#### [TASK GOAL]
Scan the records for the word "événements". Report each line where it occurs.

#### [DATA PROVIDED]
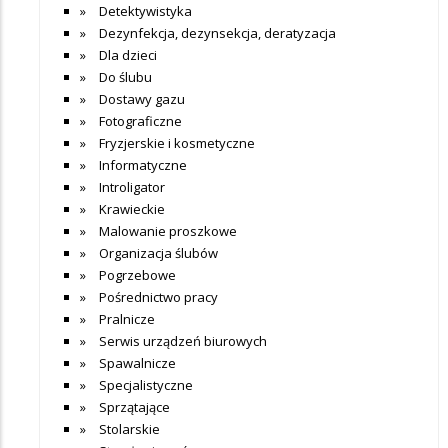
Detektywistyka
Dezynfekcja, dezynsekcja, deratyzacja
Dla dzieci
Do ślubu
Dostawy gazu
Fotograficzne
Fryzjerskie i kosmetyczne
Informatyczne
Introligator
Krawieckie
Malowanie proszkowe
Organizacja ślubów
Pogrzebowe
Pośrednictwo pracy
Pralnicze
Serwis urządzeń biurowych
Spawalnicze
Specjalistyczne
Sprzątające
Stolarskie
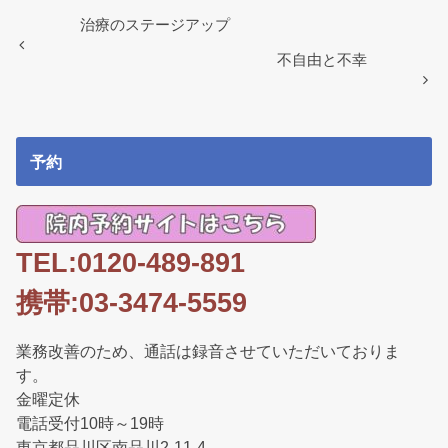
b
o
治療のステージアップ
o
不自由と不幸
k
予約
TEL:0120-489-891
携帯:03-3474-5559
業務改善のため、通話は録音させていただいておりま
す。
金曜定休
電話受付10時～19時
東京都品川区南品川2-11-4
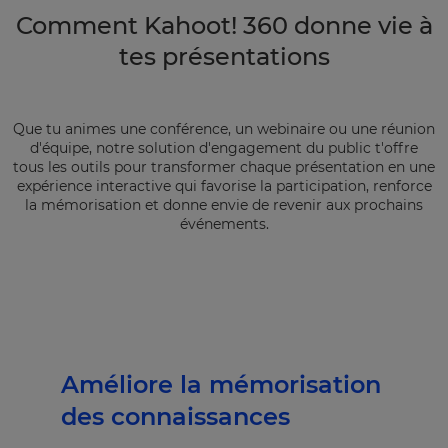
Comment Kahoot! 360 donne vie à
tes présentations
Que tu animes une conférence, un webinaire ou une réunion
d'équipe, notre solution d'engagement du public t'offre
tous les outils pour transformer chaque présentation en une
expérience interactive qui favorise la participation, renforce
la mémorisation et donne envie de revenir aux prochains
événements.
Améliore la mémorisation
des connaissances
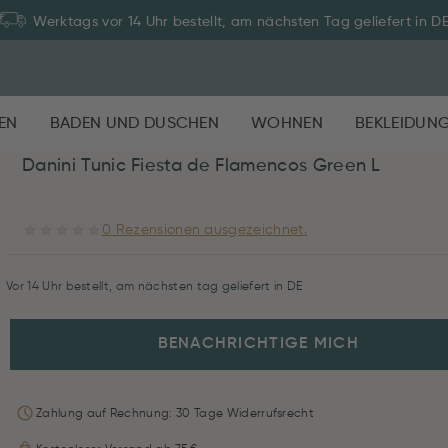
Werktags vor 14 Uhr bestellt, am nächsten Tag geliefert in D
EN
BADEN UND DUSCHEN
WOHNEN
BEKLEIDUN
Danini Tunic Fiesta de Flamencos Green L
0 Rezensionen ausgezeichnet.
Vor 14 Uhr bestellt, am nächsten tag geliefert in DE
BENACHRICHTIGE MICH
Zahlung auf Rechnung: 30 Tage Widerrufsrecht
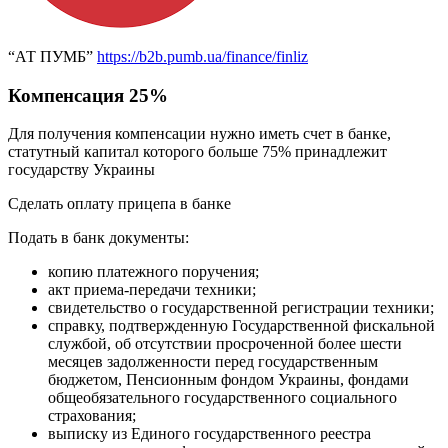
“АТ ПУМБ”
https://b2b.pumb.ua/finance/finliz
Компенсация 25%
Для получения компенсации нужно иметь счет в банке,
статутный капитал которого больше 75% принадлежит
государству Украины
Сделать оплату прицепа в банке
Подать в банк документы:
копию платежного поручения;
акт приема-передачи техники;
свидетельство о государственной регистрации техники;
справку, подтвержденную Государственной фискальной
службой, об отсутствии просроченной более шести
месяцев задолженности перед государственным
бюджетом, Пенсионным фондом Украины, фондами
общеобязательного государственного социального
страхования;
выписку из Единого государственного реестра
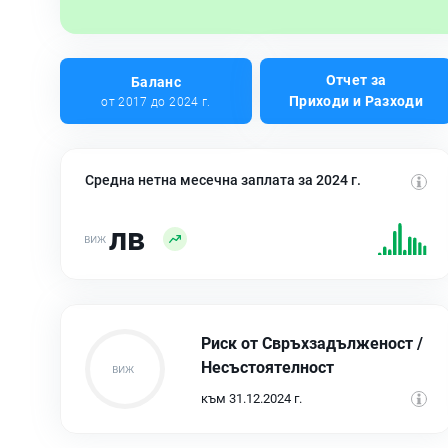
Отчет за
Баланс
Приходи и Разходи
от 2017 до 2024 г.
Средна нетна месечна заплата за 2024 г.
лв
Риск от Свръхзадълженост /
Несъстоятелност
към 31.12.2024 г.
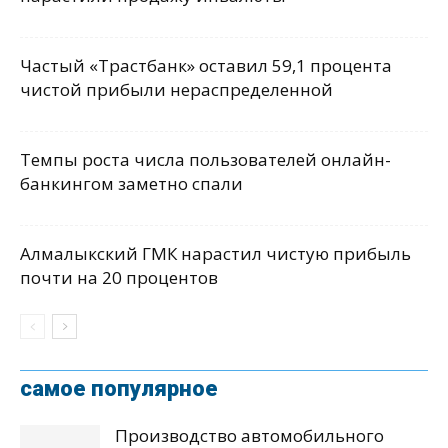
Частый «Трастбанк» оставил 59,1 процента
чистой прибыли нераспределенной
Темпы роста числа пользователей онлайн-
банкингом заметно спали
Алмалыкский ГМК нарастил чистую прибыль
почти на 20 процентов
самое популярное
Производство автомобильного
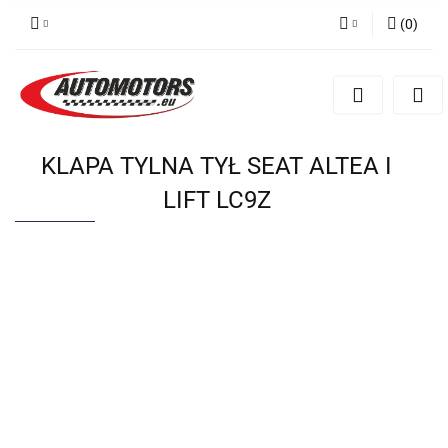
(
0
)
Zaloguj się
Zarejestruj się
Dodaj zgłoszenie
KLAPA TYLNA TYŁ SEAT ALTEA I
LIFT LC9Z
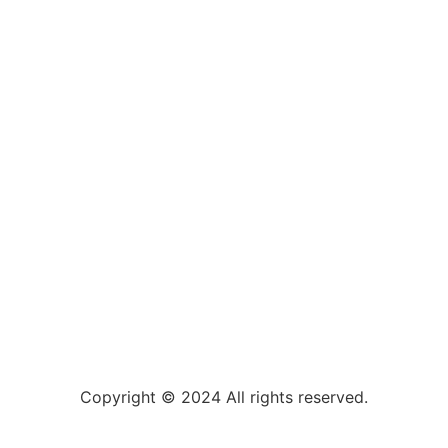
Copyright © 2024 All rights reserved.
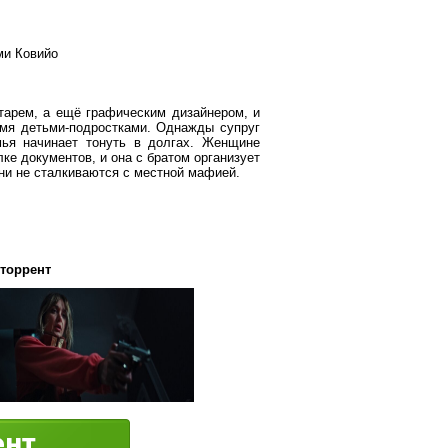
ми Ковийо
тарем, а ещё графическим дизайнером, и
умя детьми-подростками. Однажды супруг
мья начинает тонуть в долгах. Женщине
ке документов, и она с братом организует
они не сталкиваются с местной мафией.
 торрент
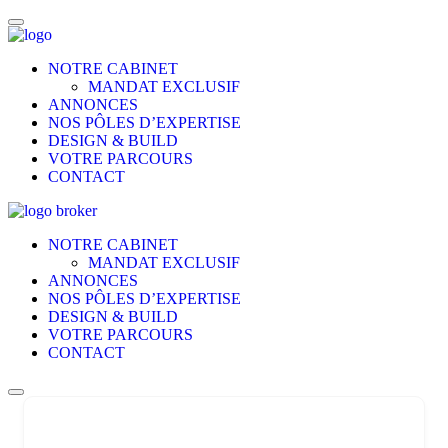
NOTRE CABINET
MANDAT EXCLUSIF
ANNONCES
NOS PÔLES D’EXPERTISE
DESIGN & BUILD
VOTRE PARCOURS
CONTACT
NOTRE CABINET
MANDAT EXCLUSIF
ANNONCES
NOS PÔLES D’EXPERTISE
DESIGN & BUILD
VOTRE PARCOURS
CONTACT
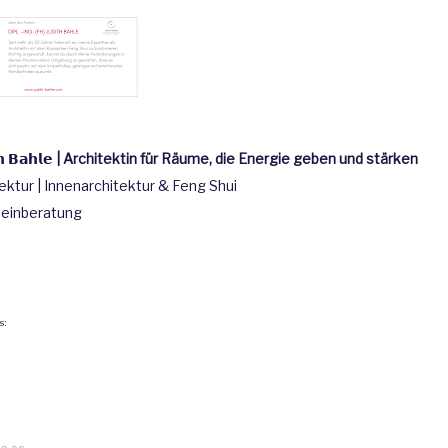
𝗵
𝗕𝗮𝗵𝗹𝗲
| Architektin für Räume, die Energie geben und stärken
ektur | Innenarchitektur & Feng Shui
teinberatung
s:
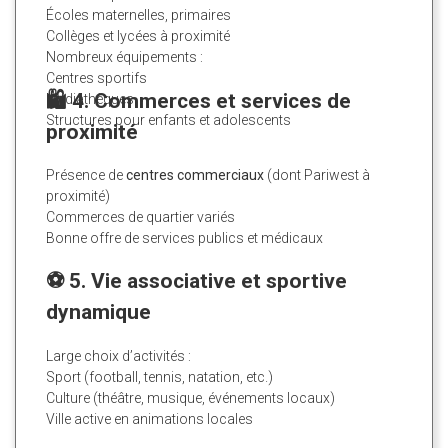
Écoles maternelles, primaires
Collèges et lycées à proximité
Nombreux équipements :
Centres sportifs
🛍️ 4. Commerces et services de
Médiathèques
Structures pour enfants et adolescents
proximité
Présence de
centres commerciaux
(dont Pariwest à
proximité)
Commerces de quartier variés
Bonne offre de services publics et médicaux
⚽ 5. Vie associative et sportive
dynamique
Large choix d’activités :
Sport (football, tennis, natation, etc.)
Culture (théâtre, musique, événements locaux)
Ville active en animations locales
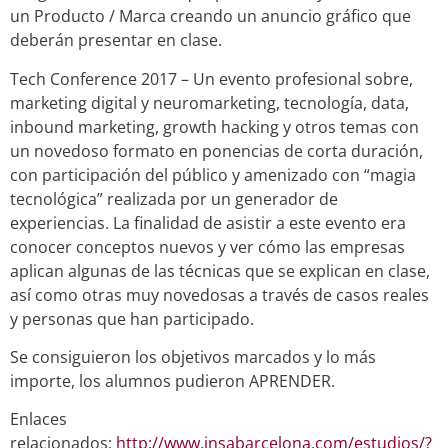
un Producto / Marca creando un anuncio gráfico que
deberán presentar en clase.
Tech Conference 2017 – Un evento profesional sobre,
marketing digital y neuromarketing, tecnología, data,
inbound marketing, growth hacking y otros temas con
un novedoso formato en ponencias de corta duración,
con participación del público y amenizado con “magia
tecnológica” realizada por un generador de
experiencias. La finalidad de asistir a este evento era
conocer conceptos nuevos y ver cómo las empresas
aplican algunas de las técnicas que se explican en clase,
así como otras muy novedosas a través de casos reales
y personas que han participado.
Se consiguieron los objetivos marcados y lo más
importe, los alumnos pudieron APRENDER.
Enlaces
relacionados:
http://www.insabarcelona.com/estudios/?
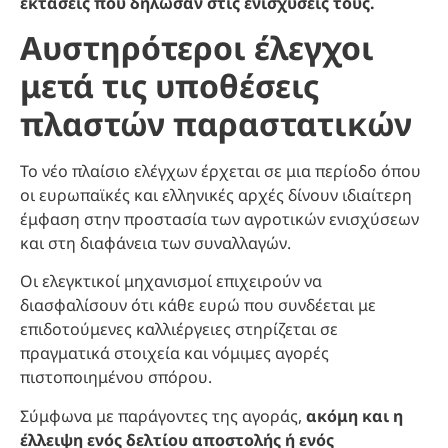
εκτάσεις που δήλωσαν στις ενισχύσεις τους.
Αυστηρότεροι έλεγχοι
μετά τις υποθέσεις
πλαστών παραστατικών
Το νέο πλαίσιο ελέγχων έρχεται σε μια περίοδο όπου
οι ευρωπαϊκές και ελληνικές αρχές δίνουν ιδιαίτερη
έμφαση στην προστασία των αγροτικών ενισχύσεων
και στη διαφάνεια των συναλλαγών.
Οι ελεγκτικοί μηχανισμοί επιχειρούν να
διασφαλίσουν ότι κάθε ευρώ που συνδέεται με
επιδοτούμενες καλλιέργειες στηρίζεται σε
πραγματικά στοιχεία και νόμιμες αγορές
πιστοποιημένου σπόρου.
Σύμφωνα με παράγοντες της αγοράς,
ακόμη και η
έλλειψη ενός δελτίου αποστολής ή ενός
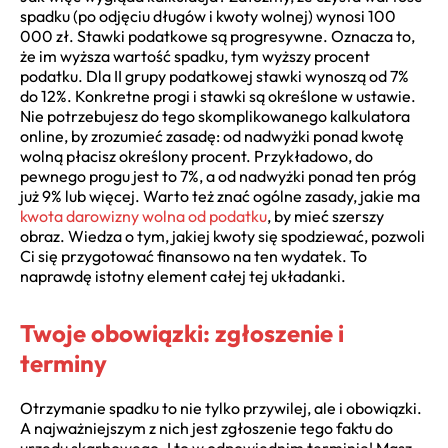
spadku (po odjęciu długów i kwoty wolnej) wynosi 100
000 zł. Stawki podatkowe są progresywne. Oznacza to,
że im wyższa wartość spadku, tym wyższy procent
podatku. Dla II grupy podatkowej stawki wynoszą od 7%
do 12%. Konkretne progi i stawki są określone w ustawie.
Nie potrzebujesz do tego skomplikowanego kalkulatora
online, by zrozumieć zasadę: od nadwyżki ponad kwotę
wolną płacisz określony procent. Przykładowo, do
pewnego progu jest to 7%, a od nadwyżki ponad ten próg
już 9% lub więcej. Warto też znać ogólne zasady, jakie ma
kwota darowizny wolna od podatku
, by mieć szerszy
obraz. Wiedza o tym, jakiej kwoty się spodziewać, pozwoli
Ci się przygotować finansowo na ten wydatek. To
naprawdę istotny element całej tej układanki.
Twoje obowiązki: zgłoszenie i
terminy
Otrzymanie spadku to nie tylko przywilej, ale i obowiązki.
A najważniejszym z nich jest zgłoszenie tego faktu do
urzędu skarbowego. I to w odpowiednim terminie! Masz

#### [RESPONSE TO THIS TASK]
événements.
Culture (théâtre, musique, événements locaux)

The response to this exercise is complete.